STORED DATA =>
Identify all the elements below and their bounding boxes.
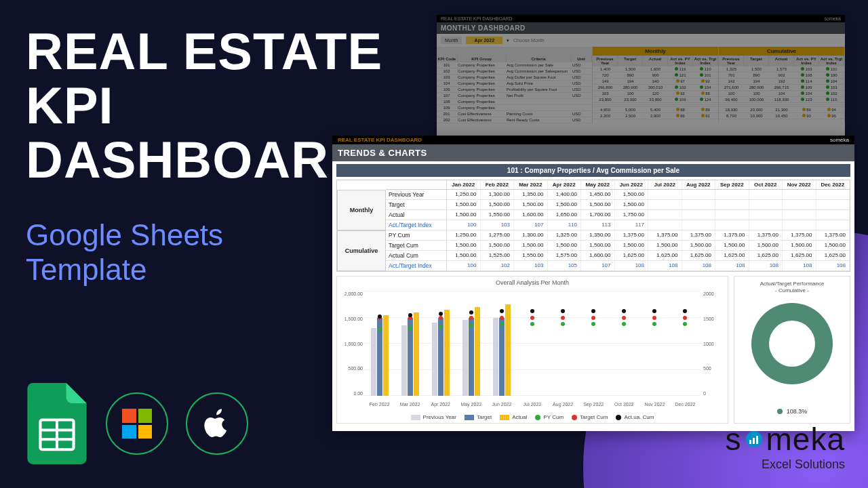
hero-subtitle: Google Sheets Template	[26, 218, 223, 287]
pt-wm: someka	[830, 137, 849, 143]
donut-chart: Actual/Target Performance- Cumulative - …	[734, 276, 850, 424]
pm-band: MONTHLY DASHBOARD	[437, 22, 845, 34]
chart-legend: Previous Year Target Actual PY Cum Targe…	[337, 414, 728, 420]
brand-name-suffix: meka	[766, 421, 845, 458]
month-label: Month	[441, 37, 462, 44]
brand-block: s meka Excel Solutions	[726, 421, 845, 472]
brand-logo-icon	[746, 431, 762, 447]
donut-ring	[751, 303, 833, 384]
pt-product: REAL ESTATE KPI DASHBOARD	[338, 137, 422, 143]
hero-sub-l2: Template	[26, 253, 147, 286]
donut-value: 108.3%	[787, 408, 808, 415]
hero-sub-l1: Google Sheets	[26, 218, 223, 251]
block-cum-title: Cumulative	[719, 47, 844, 56]
monthly-dashboard-panel: REAL ESTATE KPI DASHBOARDsomeka MONTHLY …	[437, 15, 845, 156]
hero-title-l1: REAL ESTATE	[26, 22, 382, 80]
overall-chart: Overall Analysis Per Month 2,000.001,500…	[336, 276, 728, 424]
pt-band: TRENDS & CHARTS	[332, 144, 854, 161]
choose-month-hint: Choose Month	[513, 38, 545, 43]
group-monthly: Monthly	[337, 190, 386, 230]
group-cumulative: Cumulative	[337, 230, 386, 271]
legend-tgt: Target	[477, 414, 492, 420]
pm-wm: someka	[824, 16, 841, 21]
brand-name-prefix: s	[726, 421, 742, 458]
kpi-title-bar: 101 : Company Properties / Avg Commissio…	[336, 164, 850, 177]
legend-pycum: PY Cum	[543, 414, 564, 420]
legend-act: Actual	[512, 414, 527, 420]
block-monthly-title: Monthly	[593, 47, 718, 56]
legend-actcum: Act.ua. Cum	[624, 414, 654, 420]
brand-subtitle: Excel Solutions	[726, 458, 845, 472]
platform-icons	[26, 383, 248, 464]
apple-icon	[186, 392, 248, 455]
month-dropdown-icon[interactable]: ▾	[507, 38, 509, 43]
donut-title-2: - Cumulative -	[775, 287, 809, 293]
trends-table: Monthly Cumulative Jan 2022Feb 2022Mar 2…	[336, 180, 850, 272]
donut-title-1: Actual/Target Performance	[760, 281, 825, 287]
windows-icon	[106, 392, 168, 455]
hero-title-l3: DASHBOARD	[26, 131, 367, 188]
hero-title-l2: KPI	[26, 77, 114, 134]
trends-panel: REAL ESTATE KPI DASHBOARDsomeka TRENDS &…	[332, 136, 854, 431]
month-selector[interactable]: Apr 2022	[466, 37, 502, 44]
legend-prev: Previous Year	[423, 414, 456, 420]
legend-tgtcum: Target Cum	[580, 414, 608, 420]
google-sheets-icon	[26, 383, 88, 464]
chart-main-title: Overall Analysis Per Month	[337, 279, 728, 286]
hero-title: REAL ESTATE KPI DASHBOARD	[26, 24, 382, 186]
pm-product: REAL ESTATE KPI DASHBOARD	[441, 16, 513, 21]
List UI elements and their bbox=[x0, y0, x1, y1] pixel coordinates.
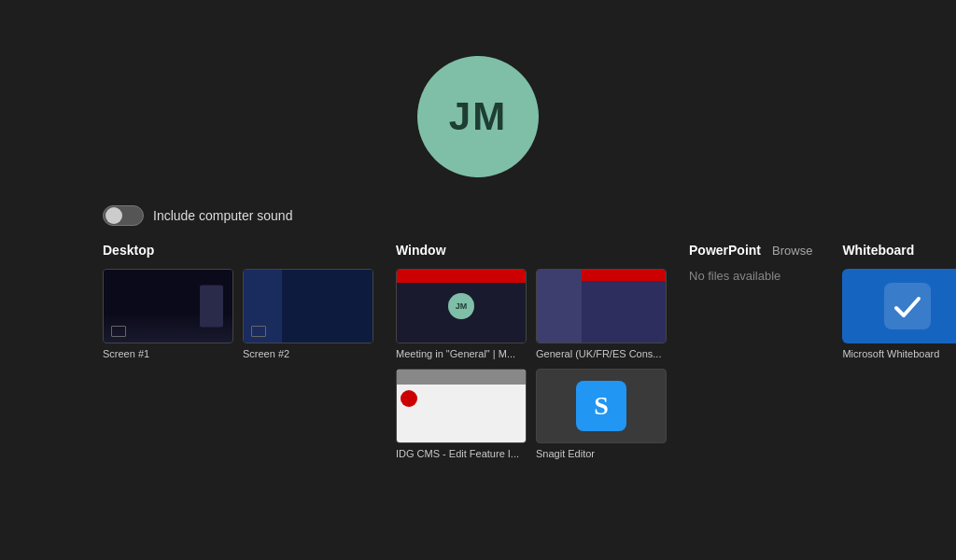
idg-label: IDG CMS - Edit Feature I... bbox=[396, 448, 527, 459]
window-meeting-item[interactable]: JM Meeting in "General" | M... bbox=[396, 269, 527, 359]
powerpoint-browse-link[interactable]: Browse bbox=[772, 244, 812, 258]
whiteboard-label: Microsoft Whiteboard bbox=[842, 348, 956, 359]
desktop-thumbnails-grid: Screen #1 Screen #2 bbox=[103, 269, 373, 359]
meeting-label: Meeting in "General" | M... bbox=[396, 348, 527, 359]
avatar-area: JM bbox=[0, 0, 956, 205]
snagit-app-icon: S bbox=[576, 381, 626, 431]
screen1-preview bbox=[104, 270, 232, 343]
idg-preview bbox=[397, 370, 526, 442]
include-sound-toggle[interactable] bbox=[103, 205, 144, 226]
whiteboard-section: Whiteboard Microsoft Whiteboard bbox=[842, 243, 956, 459]
powerpoint-section: PowerPoint Browse No files available bbox=[689, 243, 812, 459]
window-idg-thumbnail[interactable] bbox=[396, 369, 527, 443]
window-snagit-thumbnail[interactable]: S bbox=[536, 369, 667, 443]
window-meeting-thumbnail[interactable]: JM bbox=[396, 269, 527, 343]
window-general-item[interactable]: General (UK/FR/ES Cons... bbox=[536, 269, 667, 359]
sound-toggle-row: Include computer sound bbox=[103, 205, 956, 226]
sound-toggle-label: Include computer sound bbox=[153, 208, 292, 223]
whiteboard-thumbnail[interactable] bbox=[842, 269, 956, 343]
controls-area: Include computer sound bbox=[0, 205, 956, 226]
desktop-section-header: Desktop bbox=[103, 243, 373, 258]
general-label: General (UK/FR/ES Cons... bbox=[536, 348, 667, 359]
whiteboard-section-header: Whiteboard bbox=[842, 243, 956, 258]
general-sidebar bbox=[537, 270, 582, 343]
desktop-screen1-item[interactable]: Screen #1 bbox=[103, 269, 233, 359]
desktop-screen2-item[interactable]: Screen #2 bbox=[243, 269, 373, 359]
idg-logo bbox=[401, 390, 417, 407]
toggle-knob bbox=[105, 207, 122, 224]
snagit-label: Snagit Editor bbox=[536, 448, 667, 459]
window-general-thumbnail[interactable] bbox=[536, 269, 667, 343]
avatar-initials: JM bbox=[449, 94, 507, 139]
avatar: JM bbox=[417, 56, 539, 177]
share-content-area: Desktop Screen #1 Screen bbox=[0, 243, 956, 459]
screen1-label: Screen #1 bbox=[103, 348, 233, 359]
desktop-screen2-thumbnail[interactable] bbox=[243, 269, 373, 343]
desktop-section: Desktop Screen #1 Screen bbox=[103, 243, 373, 459]
no-files-message: No files available bbox=[689, 269, 812, 283]
monitor-icon bbox=[111, 326, 126, 337]
powerpoint-header: PowerPoint Browse bbox=[689, 243, 812, 258]
teams-title-bar bbox=[397, 270, 526, 283]
meeting-avatar: JM bbox=[448, 293, 474, 319]
screen2-main bbox=[282, 270, 373, 343]
desktop-screen1-thumbnail[interactable] bbox=[103, 269, 233, 343]
window-section-header: Window bbox=[396, 243, 667, 258]
monitor-icon-2 bbox=[251, 326, 266, 337]
window-section: Window JM Meeting in "General" | M... bbox=[396, 243, 667, 459]
meeting-preview: JM bbox=[397, 270, 526, 343]
powerpoint-section-header: PowerPoint bbox=[689, 243, 761, 258]
whiteboard-item[interactable]: Microsoft Whiteboard bbox=[842, 269, 956, 359]
window-snagit-item[interactable]: S Snagit Editor bbox=[536, 369, 667, 459]
window-thumbnails-grid: JM Meeting in "General" | M... General (… bbox=[396, 269, 667, 459]
general-preview bbox=[537, 270, 666, 343]
screen2-label: Screen #2 bbox=[243, 348, 373, 359]
idg-title-bar bbox=[397, 370, 526, 385]
screen2-preview bbox=[244, 270, 373, 343]
window-idg-item[interactable]: IDG CMS - Edit Feature I... bbox=[396, 369, 527, 459]
whiteboard-check-icon bbox=[891, 289, 924, 323]
whiteboard-icon-bg bbox=[884, 283, 931, 329]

DESCRIPTION OF THE TASK =>
All of the listing should be transcribed exactly, but none of its images.

OUTPUT FOR THIS EXERCISE =>
Identify all the elements below and their bounding boxes.
hero-subtitle: Google Sheets Template	[26, 218, 223, 287]
pt-wm: someka	[830, 137, 849, 143]
donut-chart: Actual/Target Performance- Cumulative - …	[734, 276, 850, 424]
pm-band: MONTHLY DASHBOARD	[437, 22, 845, 34]
chart-legend: Previous Year Target Actual PY Cum Targe…	[337, 414, 728, 420]
brand-name-suffix: meka	[766, 421, 845, 458]
month-label: Month	[441, 37, 462, 44]
brand-block: s meka Excel Solutions	[726, 421, 845, 472]
brand-logo-icon	[746, 431, 762, 447]
donut-ring	[751, 303, 833, 384]
pt-product: REAL ESTATE KPI DASHBOARD	[338, 137, 422, 143]
hero-sub-l2: Template	[26, 253, 147, 286]
donut-value: 108.3%	[787, 408, 808, 415]
hero-sub-l1: Google Sheets	[26, 218, 223, 251]
block-cum-title: Cumulative	[719, 47, 844, 56]
monthly-dashboard-panel: REAL ESTATE KPI DASHBOARDsomeka MONTHLY …	[437, 15, 845, 156]
hero-title-l1: REAL ESTATE	[26, 22, 382, 80]
overall-chart: Overall Analysis Per Month 2,000.001,500…	[336, 276, 728, 424]
pt-band: TRENDS & CHARTS	[332, 144, 854, 161]
choose-month-hint: Choose Month	[513, 38, 545, 43]
group-monthly: Monthly	[337, 190, 386, 230]
group-cumulative: Cumulative	[337, 230, 386, 271]
legend-tgt: Target	[477, 414, 492, 420]
pm-wm: someka	[824, 16, 841, 21]
brand-name-prefix: s	[726, 421, 742, 458]
kpi-title-bar: 101 : Company Properties / Avg Commissio…	[336, 164, 850, 177]
legend-pycum: PY Cum	[543, 414, 564, 420]
legend-act: Actual	[512, 414, 527, 420]
block-monthly-title: Monthly	[593, 47, 718, 56]
legend-actcum: Act.ua. Cum	[624, 414, 654, 420]
brand-subtitle: Excel Solutions	[726, 458, 845, 472]
platform-icons	[26, 383, 248, 464]
apple-icon	[186, 392, 248, 455]
month-dropdown-icon[interactable]: ▾	[507, 38, 509, 43]
donut-title-2: - Cumulative -	[775, 287, 809, 293]
trends-table: Monthly Cumulative Jan 2022Feb 2022Mar 2…	[336, 180, 850, 272]
donut-title-1: Actual/Target Performance	[760, 281, 825, 287]
windows-icon	[106, 392, 168, 455]
hero-title-l3: DASHBOARD	[26, 131, 367, 188]
hero-title-l2: KPI	[26, 77, 114, 134]
trends-panel: REAL ESTATE KPI DASHBOARDsomeka TRENDS &…	[332, 136, 854, 431]
month-selector[interactable]: Apr 2022	[466, 37, 502, 44]
legend-prev: Previous Year	[423, 414, 456, 420]
legend-tgtcum: Target Cum	[580, 414, 608, 420]
google-sheets-icon	[26, 383, 88, 464]
chart-main-title: Overall Analysis Per Month	[337, 279, 728, 286]
hero-title: REAL ESTATE KPI DASHBOARD	[26, 24, 382, 186]
pm-product: REAL ESTATE KPI DASHBOARD	[441, 16, 513, 21]
List UI elements and their bbox=[x0, y0, x1, y1] pixel coordinates.
idg-label: IDG CMS - Edit Feature I... bbox=[396, 448, 527, 459]
window-meeting-item[interactable]: JM Meeting in "General" | M... bbox=[396, 269, 527, 359]
powerpoint-browse-link[interactable]: Browse bbox=[772, 244, 812, 258]
whiteboard-label: Microsoft Whiteboard bbox=[842, 348, 956, 359]
desktop-thumbnails-grid: Screen #1 Screen #2 bbox=[103, 269, 373, 359]
meeting-label: Meeting in "General" | M... bbox=[396, 348, 527, 359]
avatar-area: JM bbox=[0, 0, 956, 205]
snagit-app-icon: S bbox=[576, 381, 626, 431]
screen1-preview bbox=[104, 270, 232, 343]
idg-preview bbox=[397, 370, 526, 442]
include-sound-toggle[interactable] bbox=[103, 205, 144, 226]
whiteboard-section: Whiteboard Microsoft Whiteboard bbox=[842, 243, 956, 459]
powerpoint-section: PowerPoint Browse No files available bbox=[689, 243, 812, 459]
window-idg-thumbnail[interactable] bbox=[396, 369, 527, 443]
window-snagit-thumbnail[interactable]: S bbox=[536, 369, 667, 443]
window-meeting-thumbnail[interactable]: JM bbox=[396, 269, 527, 343]
window-general-item[interactable]: General (UK/FR/ES Cons... bbox=[536, 269, 667, 359]
sound-toggle-row: Include computer sound bbox=[103, 205, 956, 226]
sound-toggle-label: Include computer sound bbox=[153, 208, 292, 223]
whiteboard-thumbnail[interactable] bbox=[842, 269, 956, 343]
controls-area: Include computer sound bbox=[0, 205, 956, 226]
desktop-section-header: Desktop bbox=[103, 243, 373, 258]
general-label: General (UK/FR/ES Cons... bbox=[536, 348, 667, 359]
whiteboard-section-header: Whiteboard bbox=[842, 243, 956, 258]
general-sidebar bbox=[537, 270, 582, 343]
desktop-screen1-item[interactable]: Screen #1 bbox=[103, 269, 233, 359]
desktop-screen2-item[interactable]: Screen #2 bbox=[243, 269, 373, 359]
idg-logo bbox=[401, 390, 417, 407]
toggle-knob bbox=[105, 207, 122, 224]
snagit-label: Snagit Editor bbox=[536, 448, 667, 459]
window-general-thumbnail[interactable] bbox=[536, 269, 667, 343]
avatar-initials: JM bbox=[449, 94, 507, 139]
avatar: JM bbox=[417, 56, 539, 177]
share-content-area: Desktop Screen #1 Screen bbox=[0, 243, 956, 459]
screen1-label: Screen #1 bbox=[103, 348, 233, 359]
desktop-screen2-thumbnail[interactable] bbox=[243, 269, 373, 343]
desktop-section: Desktop Screen #1 Screen bbox=[103, 243, 373, 459]
no-files-message: No files available bbox=[689, 269, 812, 283]
monitor-icon bbox=[111, 326, 126, 337]
powerpoint-header: PowerPoint Browse bbox=[689, 243, 812, 258]
teams-title-bar bbox=[397, 270, 526, 283]
meeting-avatar: JM bbox=[448, 293, 474, 319]
screen2-main bbox=[282, 270, 373, 343]
desktop-screen1-thumbnail[interactable] bbox=[103, 269, 233, 343]
window-section-header: Window bbox=[396, 243, 667, 258]
monitor-icon-2 bbox=[251, 326, 266, 337]
window-section: Window JM Meeting in "General" | M... bbox=[396, 243, 667, 459]
meeting-preview: JM bbox=[397, 270, 526, 343]
powerpoint-section-header: PowerPoint bbox=[689, 243, 761, 258]
whiteboard-item[interactable]: Microsoft Whiteboard bbox=[842, 269, 956, 359]
window-snagit-item[interactable]: S Snagit Editor bbox=[536, 369, 667, 459]
window-thumbnails-grid: JM Meeting in "General" | M... General (… bbox=[396, 269, 667, 459]
general-preview bbox=[537, 270, 666, 343]
screen2-label: Screen #2 bbox=[243, 348, 373, 359]
idg-title-bar bbox=[397, 370, 526, 385]
screen2-preview bbox=[244, 270, 373, 343]
window-idg-item[interactable]: IDG CMS - Edit Feature I... bbox=[396, 369, 527, 459]
whiteboard-check-icon bbox=[891, 289, 924, 323]
whiteboard-icon-bg bbox=[884, 283, 931, 329]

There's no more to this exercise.